UNITED STATES
SECURITIES AND EXCHANGE COMMISSION
Washington, D.C. 20549
FORM 8-K
CURRENT REPORT
Pursuant to Section 13 or 15(d) of
the Securities Exchange Act of 1934
Date of Report (Date of earliest event reported): December 7, 2015
RETAILMENOT, INC.
(Exact name of registrant as specified in its charter)
| | | | | | | | |
| | Delaware | | 001-36005 | | 26-0159761 | | |
| | (State or other jurisdiction of incorporation) | | (Commission File Number) | | (I.R.S Employer Identification No.) | | |
301 Congress Avenue, Suite 700
Austin, Texas 78701
(Address of principal executive offices, including zip code)
(512) 777-2970
(Registrant’s telephone number, including area code)
Not Applicable
(Former name or former address, if changed since last report)
Check the appropriate box below if the Form 8-K filing is intended to simultaneously satisfy the filing obligation of the registrant under any of the following provisions (see General Instruction A.2 below):
¨ | Written communications pursuant to Rule 425 under the Securities Act (17 CFR 230.425) |
¨ | Soliciting material pursuant to Rule 14a-12 under the Exchange Act (17 CFR 240.14a-12) |
¨ | Pre-commencement communications pursuant to Rule 14d-2(b) under the Exchange Act (17 CFR 240.14d-2(b)) |
¨ | Pre-commencement communications pursuant to Rule 13e-4(c) under the Exchange Act (17 CFR 240.13e-4(c)) |
Item 5.02. | Departure of Directors or Certain Officers; Election of Directors; Appointment of Certain Officers; Compensatory Arrangements of Certain Officers. |
Appointment of Tamar Yehoshua to the Board of Directors
On December 9, 2015, RetailMeNot, Inc. (the “Company”) issued a press release announcing the appointment of Tamar Yehoshua to the board of directors effective as of December 7, 2015. Ms. Yehoshua will serve as a Class II director and will stand for election as a Class II director at the Company’s 2018 annual meeting of stockholders. At the time of her appointment, Ms. Yehoshua was awarded restricted stock units (“RSUs”) valued at $150,000 and options to purchase Series 1 common stock of the Company valued at $150,000 in accordance with the Company’s director compensation plan. The options and RSUs shall vest on the one-year anniversary of the date of grant. Ms. Yehoshua also received a pro-rated $30,000 retainer in connection with her appointment to the board of directors in accordance with the Company’s director compensation plan.

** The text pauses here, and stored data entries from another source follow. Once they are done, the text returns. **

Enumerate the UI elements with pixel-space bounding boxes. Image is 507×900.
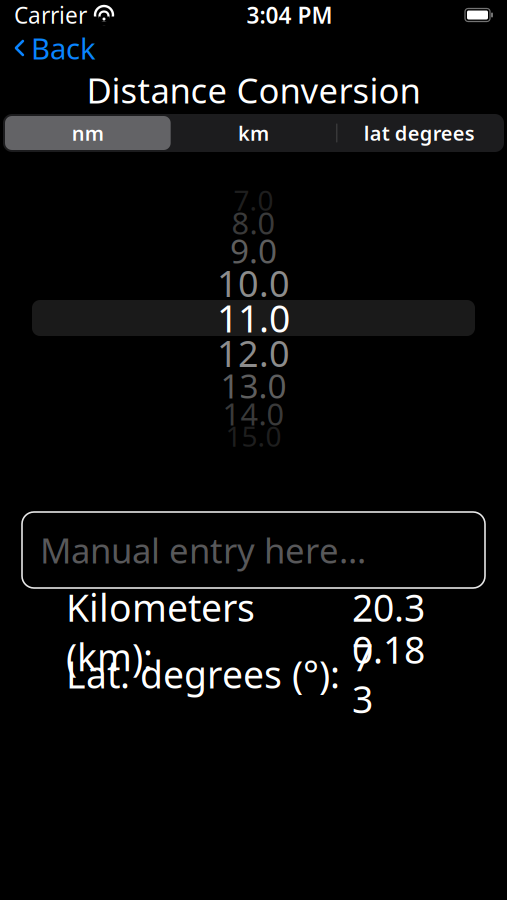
staticText: 10.0 <box>217 259 290 307</box>
staticText: Manual entry here... <box>40 527 366 573</box>
button[interactable]: Manual entry here... <box>22 512 485 588</box>
staticText: 0.183 <box>352 624 425 724</box>
staticText: Distance Conversion <box>86 67 420 113</box>
staticText: 12.0 <box>217 329 290 377</box>
staticText: 7.0 <box>234 181 274 219</box>
button[interactable]: Back <box>0 22 110 74</box>
staticText: nm <box>72 120 104 146</box>
staticText: Lat. degrees (°): <box>66 649 340 699</box>
button[interactable]: nm <box>5 116 171 150</box>
staticText: Back <box>31 28 96 68</box>
staticText: 14.0 <box>222 393 284 434</box>
staticText: 3:04 PM <box>246 0 332 30</box>
button[interactable]: lat degrees <box>336 116 502 150</box>
staticText: km <box>238 120 269 146</box>
staticText: 20.37 <box>352 582 425 682</box>
staticText: 9.0 <box>230 228 277 273</box>
button[interactable]: km <box>171 116 336 150</box>
staticText: 15.0 <box>226 417 282 455</box>
staticText: 13.0 <box>220 363 286 408</box>
staticText: 8.0 <box>232 202 276 243</box>
staticText: 11.0 <box>217 293 290 343</box>
staticText: Kilometers (km): <box>66 582 255 682</box>
staticText: Carrier <box>14 0 87 30</box>
staticText: lat degrees <box>364 120 475 146</box>
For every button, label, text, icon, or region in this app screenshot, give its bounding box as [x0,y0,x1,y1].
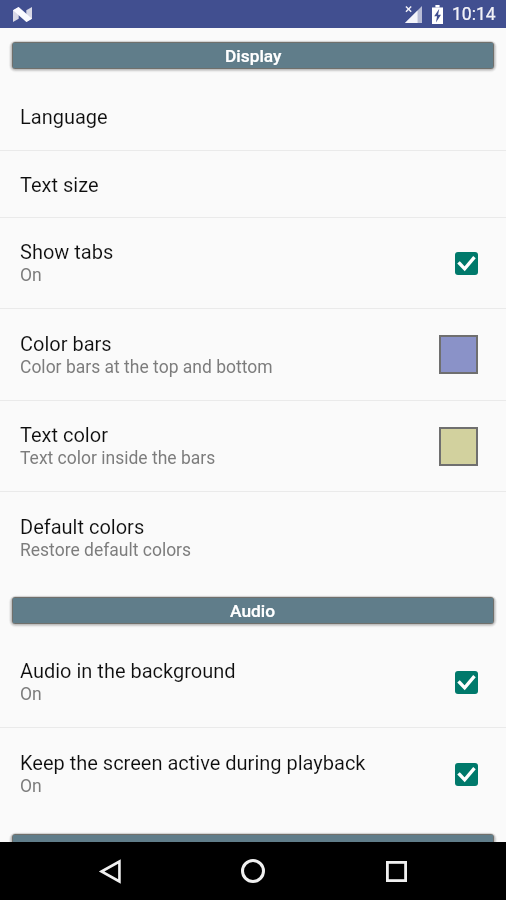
button[interactable]: Text size [0,151,506,217]
staticText: Audio in the background [20,659,236,682]
staticText: Text color [20,423,108,446]
button[interactable]: Language [0,82,506,150]
button[interactable]: Home [229,847,277,895]
staticText: Display [225,46,282,66]
staticText: On [20,265,42,286]
staticText: Color bars at the top and bottom [20,357,273,378]
staticText: Color bars [20,332,112,355]
button[interactable]: Keep the screen active during playback [0,728,506,820]
button[interactable]: Default colors [0,492,506,583]
button[interactable]: Audio [13,598,493,623]
staticText: Language [20,105,108,128]
button[interactable]: Audio in the background [0,637,506,727]
staticText: On [20,776,42,797]
staticText: Keep the screen active during playback [20,751,366,774]
staticText: Text size [20,173,99,196]
staticText: Default colors [20,515,145,538]
staticText: On [20,684,42,705]
staticText: Text color inside the bars [20,448,216,469]
staticText: Audio [230,601,276,621]
button[interactable]: Text color [0,401,506,491]
button[interactable]: Recents [372,847,420,895]
staticText: 10:14 [452,4,496,25]
staticText: Restore default colors [20,540,192,561]
button[interactable]: Show tabs [0,218,506,308]
button[interactable]: Color bars [0,309,506,400]
button[interactable]: Back [86,847,134,895]
button[interactable]: Display [13,43,493,68]
staticText: Show tabs [20,240,114,263]
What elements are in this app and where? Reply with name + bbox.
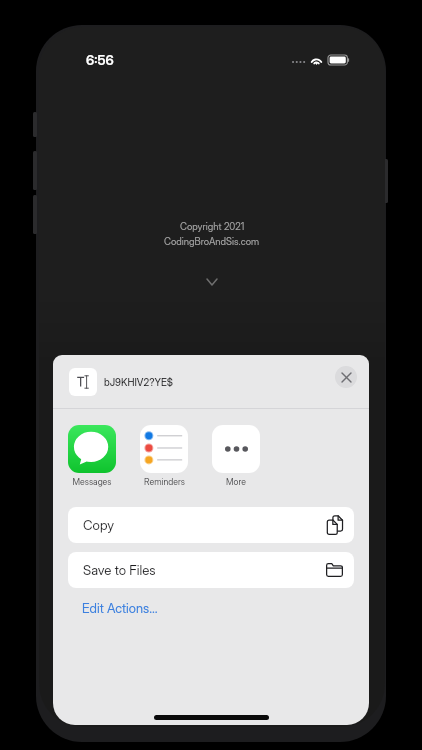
staticText: Edit Actions... [82,600,158,616]
staticText: Save to Files [83,562,156,578]
button[interactable]: Edit Actions... [82,600,158,616]
staticText: Copy [83,517,114,533]
staticText: CodingBroAndSis.com [164,236,260,248]
staticText: bJ9KHIV2?YE$ [104,376,174,388]
button[interactable]: Reminders [140,425,188,487]
button[interactable]: bJ9KHIV2?YE$ [69,368,174,396]
staticText: Messages [72,476,112,487]
button[interactable]: Messages [68,425,116,487]
staticText: More [226,476,246,487]
staticText: Reminders [144,476,185,487]
button[interactable]: More [212,425,260,487]
button[interactable]: Close [335,366,357,388]
button[interactable]: Save to Files [68,552,354,588]
staticText: Copyright 2021 [180,221,245,233]
button[interactable]: Copy [68,507,354,543]
staticText: 6:56 [86,52,114,68]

Ms. Yehoshua was not selected as a director pursuant to any arrangement or understanding between her and any other person. There are no related party transactions (as defined in Item 404(a) of Regulation S-K) between Ms. Yehoshua and the Company.
The press release announcing the appointment of Ms. Yehoshua is attached hereto as Exhibit 99.1 and is incorporated by reference herein.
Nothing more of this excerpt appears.